_Extracted data:_
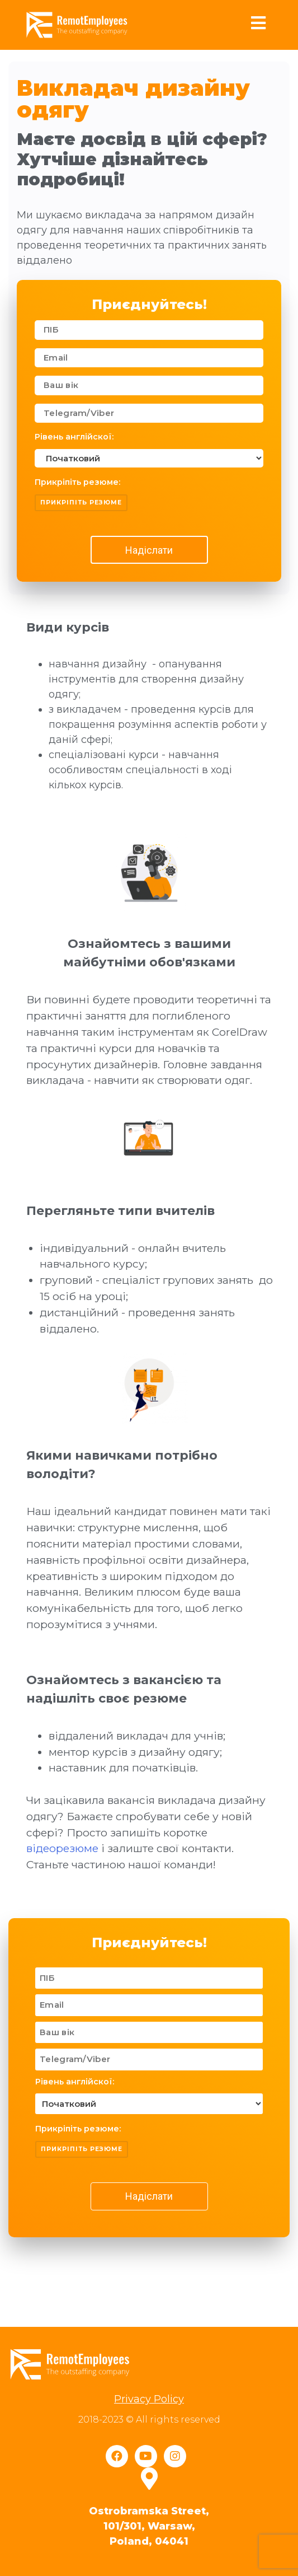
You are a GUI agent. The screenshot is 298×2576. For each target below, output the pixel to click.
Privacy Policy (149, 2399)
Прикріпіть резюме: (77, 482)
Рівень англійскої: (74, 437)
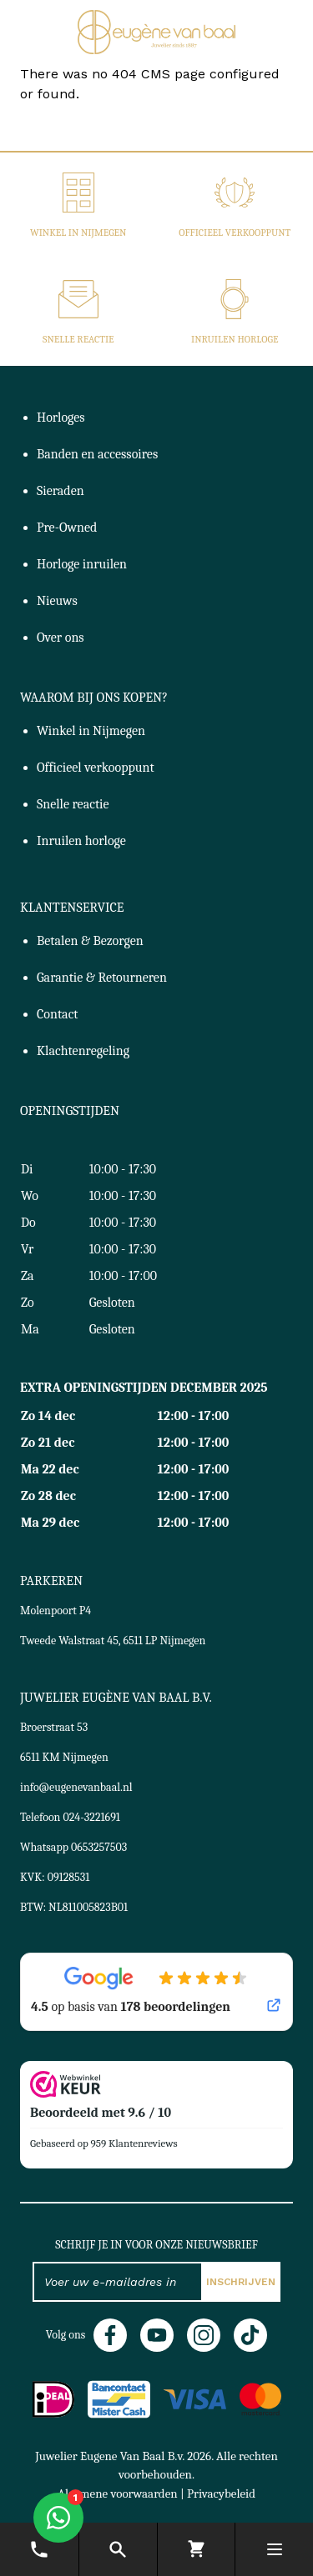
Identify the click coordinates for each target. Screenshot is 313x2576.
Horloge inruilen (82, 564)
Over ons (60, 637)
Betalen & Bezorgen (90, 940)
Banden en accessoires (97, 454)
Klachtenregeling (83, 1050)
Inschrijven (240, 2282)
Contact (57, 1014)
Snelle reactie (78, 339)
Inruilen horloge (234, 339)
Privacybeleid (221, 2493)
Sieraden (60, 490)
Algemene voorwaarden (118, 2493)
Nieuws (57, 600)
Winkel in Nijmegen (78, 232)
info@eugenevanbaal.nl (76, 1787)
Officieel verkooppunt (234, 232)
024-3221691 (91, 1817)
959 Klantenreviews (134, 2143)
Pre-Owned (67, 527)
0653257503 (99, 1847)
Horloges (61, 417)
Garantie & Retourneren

_Task details:_ Repeat, exactly, every line from the one containing "959 Klantenreviews (134, 2143)" through the final line of the listing above, adding nothing.

_Task solution:_
959 Klantenreviews (134, 2143)
Pre-Owned (67, 527)
0653257503 (99, 1847)
Horloges (61, 417)
Garantie & Retourneren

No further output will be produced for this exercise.